Limit the network interfaces that are sent as endpoints for a device?

Tailscale user: Is it possible to limit the network interfaces that are sent as endpoints for a device? I happened on this by a bit of an accident, but noticed that my Windows devices have their internal Docker IPs published as endpoints.

Longer story is that I’m working on a new network setup with segregated VLANs. My plan is to have a Linux VM with multiple interfaces running tailscale and exposing the subnets I’d like to access externally. I need to dig a bit more, but I noticed 172.16.0.0/16 IPs getting blocked in the firewall logs once my Windows machine running Docker was connected to the same tailscale network. It looks like tailscaled started pinging these addresses and since I’m blocking RFC1918 address outside the VLAN they are getting denied and logged. Eventually tailscaled reports the pong’s timing out. It doesn’t seem to impact functionality, but my initial ideal approach would be keeping my Windows machine from announcing the internal Docker interface addresses to the tailscale network as I don’t see it being necessary… but I might be missing something.

-C

Tailscale support: Some background on why it does this is at:

In short: you announce everything that might work, and clients try everything that’s announced, then pick the best (fastest) thing that works.

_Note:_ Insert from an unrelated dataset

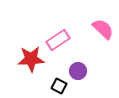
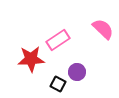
purple circle: moved 1 px left, 1 px down
black square: moved 1 px left, 2 px up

By removing Docker addresses (which you’d either have to manually configure or write heuristics for), you then preclude things running in Docker from finding its best path.

If it’s causing a real problem then we might consider doing something but if you’re just getting pong timeout log entries, that’s normal and expected.

Tailscale user: thanks for the pointer! Looks like I’ve got some reading to do. -C

Is there any way to do this? I am running Nebula and Tailscale concurrently, and Tailscale is sending traffic over the Nebula connection. I was able to stop Nebula from sending traffic over Tailscale with this:

local_allow_list:
  interfaces:
    tailscale0: false

I would like to stop Tailscale from advertising my nebula1 interfaces as endpoints in a similar way.

We don’t have a way to do this right now. Or at least not easily.

I filed Provide mechanism for users to exclude interfaces from disco + endpoint advertisements · Issue #1552 · tailscale/tailscale · GitHub to track that.